_Your goal_.
Where the string "blanchi" occurs in a line of the entries below, copy that line.

_Data to process_.
*** Block opens ***

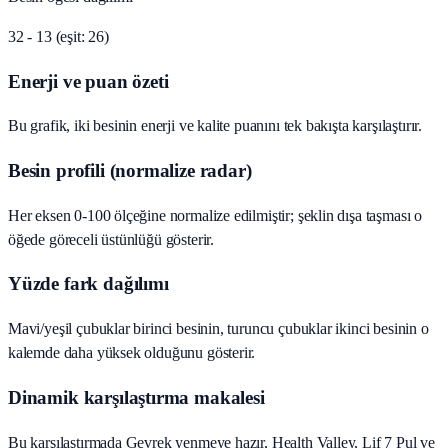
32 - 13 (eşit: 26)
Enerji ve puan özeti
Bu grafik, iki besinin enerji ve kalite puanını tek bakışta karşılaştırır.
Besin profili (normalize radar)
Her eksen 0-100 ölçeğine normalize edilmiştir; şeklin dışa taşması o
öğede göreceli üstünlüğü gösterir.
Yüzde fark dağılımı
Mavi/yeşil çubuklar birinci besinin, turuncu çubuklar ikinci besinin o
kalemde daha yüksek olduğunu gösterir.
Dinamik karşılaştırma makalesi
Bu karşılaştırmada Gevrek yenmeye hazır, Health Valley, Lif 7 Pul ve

*** Block closes ***
*** Block opens ***

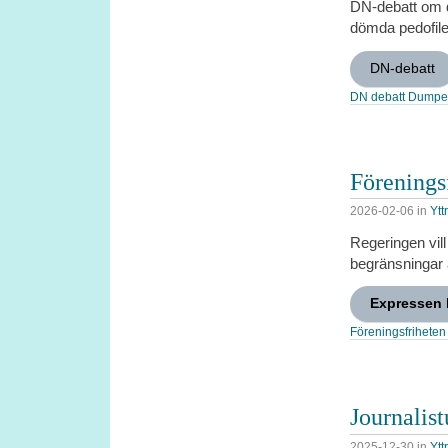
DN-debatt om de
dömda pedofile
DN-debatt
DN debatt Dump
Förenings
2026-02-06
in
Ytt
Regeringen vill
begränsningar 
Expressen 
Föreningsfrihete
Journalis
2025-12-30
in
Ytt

*** Block closes ***
*** Block opens ***

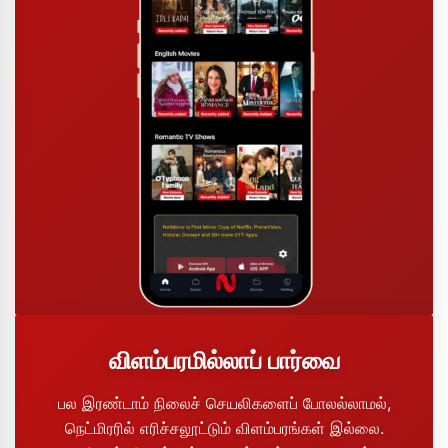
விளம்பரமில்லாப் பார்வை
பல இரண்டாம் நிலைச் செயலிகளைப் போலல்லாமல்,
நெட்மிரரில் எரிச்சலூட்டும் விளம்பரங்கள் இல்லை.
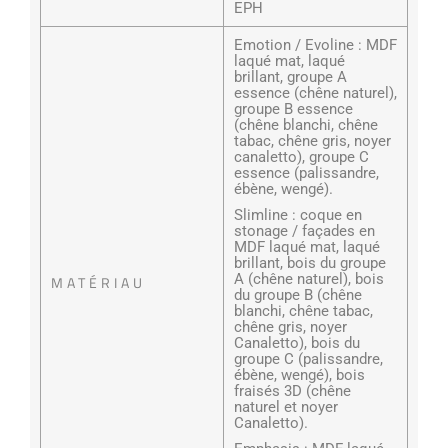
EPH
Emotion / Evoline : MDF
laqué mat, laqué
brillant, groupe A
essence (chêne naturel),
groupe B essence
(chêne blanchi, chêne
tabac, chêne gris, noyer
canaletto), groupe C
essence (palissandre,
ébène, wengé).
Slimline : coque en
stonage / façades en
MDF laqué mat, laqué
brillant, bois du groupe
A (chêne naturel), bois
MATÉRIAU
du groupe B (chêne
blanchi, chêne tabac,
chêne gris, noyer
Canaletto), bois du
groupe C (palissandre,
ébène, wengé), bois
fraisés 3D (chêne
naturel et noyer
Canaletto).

*** Block closes ***

_Solution to the exercise_.
(chêne blanchi, chêne
blanchi, chêne tabac,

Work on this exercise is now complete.